Saturday, April 24, 2010

I'm not falling.

A quote I found recently has really stuck out to me and been on my mind lately.
"Stumbling is not falling"
It's four simple words but it got me thinking.
It
may seem like we are falling but take a step back and we are just stumbling, hitting a roadblock that we will definitely learn something from.
I've been trying to keep that in mind lately as little things come up. It's seriously not the end of the world and looking back later in life the little things I think are so big, probably won't even be remembered.
It’s seriously not worth stressing over all this small stuff. So I’m working on it!
Still, it’s easier said then done.




Thursday, April 22, 2010

Est. 1994.


15 years ago today our family became official. Mom and Dad had a "real" wedding and us three started our journey together. 15 years later we're still going strong, stronger then ever actually.We've added 3 more people which totally completes us and we all know what family is and what it means to us.
For me they're the biggest blessing I have. I'm soo grateful for all of them. I have an amazing life and I'm glad they make it possible and we all get to share it.
They're my best friends.
Happy Anniversary!

143.


Wednesday, April 21, 2010

MY life.

I can be who ever I want and those around me will respect it. With openness, love and encouragement. I am the one who chooses how I live, how I progress and what my standards are. I choose to "never let my circumstances dictate my future" and to live as I want to. Taking advice from only those I admire, and doing what's best for me at that particular time. Living with no regrets, loving with no boundaries and dreaming as if I can achieve anything.
Because I can.
This is my world and I have to shape it before someone else does, going confidently in the direction of my dreams.
I choose.
It's my life.

Tuesday, April 20, 2010

Who am I?

I've been thinking a lot lately about myself, and I've come to the conclusion that I don't really know who I am.
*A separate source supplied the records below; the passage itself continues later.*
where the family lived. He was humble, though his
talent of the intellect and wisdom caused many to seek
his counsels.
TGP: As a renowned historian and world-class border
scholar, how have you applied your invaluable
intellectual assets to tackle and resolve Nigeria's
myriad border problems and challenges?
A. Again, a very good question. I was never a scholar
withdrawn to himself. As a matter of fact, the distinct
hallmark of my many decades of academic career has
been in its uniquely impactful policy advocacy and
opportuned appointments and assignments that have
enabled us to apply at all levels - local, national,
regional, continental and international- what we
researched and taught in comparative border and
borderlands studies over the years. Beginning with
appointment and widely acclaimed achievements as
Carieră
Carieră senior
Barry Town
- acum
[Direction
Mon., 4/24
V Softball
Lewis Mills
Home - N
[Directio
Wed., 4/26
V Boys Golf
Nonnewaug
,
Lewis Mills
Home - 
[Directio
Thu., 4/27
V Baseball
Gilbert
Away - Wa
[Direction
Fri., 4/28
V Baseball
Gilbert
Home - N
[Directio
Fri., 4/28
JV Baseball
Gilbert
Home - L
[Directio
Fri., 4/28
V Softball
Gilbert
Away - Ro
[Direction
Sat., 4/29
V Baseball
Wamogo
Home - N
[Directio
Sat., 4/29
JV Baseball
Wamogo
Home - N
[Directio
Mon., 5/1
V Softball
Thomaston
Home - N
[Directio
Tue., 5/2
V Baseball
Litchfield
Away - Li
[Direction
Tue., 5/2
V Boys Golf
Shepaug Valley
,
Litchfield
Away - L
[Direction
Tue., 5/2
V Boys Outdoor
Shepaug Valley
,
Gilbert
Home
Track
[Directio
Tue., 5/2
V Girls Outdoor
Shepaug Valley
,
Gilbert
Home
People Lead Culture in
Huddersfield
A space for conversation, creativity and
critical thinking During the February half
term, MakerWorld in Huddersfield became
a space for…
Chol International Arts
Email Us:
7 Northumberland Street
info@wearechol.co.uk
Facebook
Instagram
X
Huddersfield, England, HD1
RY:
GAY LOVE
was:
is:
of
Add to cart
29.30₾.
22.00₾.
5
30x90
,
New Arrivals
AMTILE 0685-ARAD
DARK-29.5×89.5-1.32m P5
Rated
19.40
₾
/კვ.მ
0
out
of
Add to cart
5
Not in a bad way, I just don't really get myself yet. Why do I do the things I do? Who do I want to be? What makes me, me? It’s a lot to think about.
I guess no one has them self 100% f
igured out though, right?



Monday, April 19, 2010

Being social.

The truth is... Being in one place scares me. The whole not moving around, seeing the same thing everyday and seeing the same people frequently has been alot to handle for me and my whole family lately. Sounds terrible right, like I can't handle living "normal" like everyone else. It's not that I dislike where we are, I keep hearing "It's Florida you should be happy, people go there for vacation" yeah, that's true. The place isn't bad, it's actually quiet nice. It's not that I dislike the people, cause I have actually met some really great ones who I enjoy. It's just a change.
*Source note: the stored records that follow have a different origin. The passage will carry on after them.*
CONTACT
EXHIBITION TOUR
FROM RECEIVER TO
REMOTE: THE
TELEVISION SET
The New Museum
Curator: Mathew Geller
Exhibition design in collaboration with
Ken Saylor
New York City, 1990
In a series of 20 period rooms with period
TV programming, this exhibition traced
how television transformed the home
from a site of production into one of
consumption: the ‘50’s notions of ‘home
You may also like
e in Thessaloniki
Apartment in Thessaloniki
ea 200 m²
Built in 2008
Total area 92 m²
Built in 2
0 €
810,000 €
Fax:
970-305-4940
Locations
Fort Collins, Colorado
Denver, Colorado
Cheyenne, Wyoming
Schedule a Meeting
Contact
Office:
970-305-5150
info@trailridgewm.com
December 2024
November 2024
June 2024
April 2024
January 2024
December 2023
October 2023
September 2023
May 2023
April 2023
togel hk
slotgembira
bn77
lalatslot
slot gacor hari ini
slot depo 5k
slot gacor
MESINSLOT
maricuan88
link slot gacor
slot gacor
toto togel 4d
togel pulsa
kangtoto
But my biggest thing is being around people... sounds like a hermit, right? I like the feeling of meeting someone hanging out and moving on, does that mean I'm un-social? I have good relationships with friends who I don't see on a weekly basis, they're still my "best friends", but lately I've been feeling the distance. With distance in miles sometimes becomes distance in friendships, and that sucks. So maybe being in one place will be good for me in that sense. Meeting new people and having relationships where we actually get to see each other frequently. I feel so different from everyone around me though which makes me not even want to try. That's my problem, only I can choose to not be so closed off to those around me.

But now I'm going to put my self out there, be open to new people, new friendships and new experiences. Hello, positivity.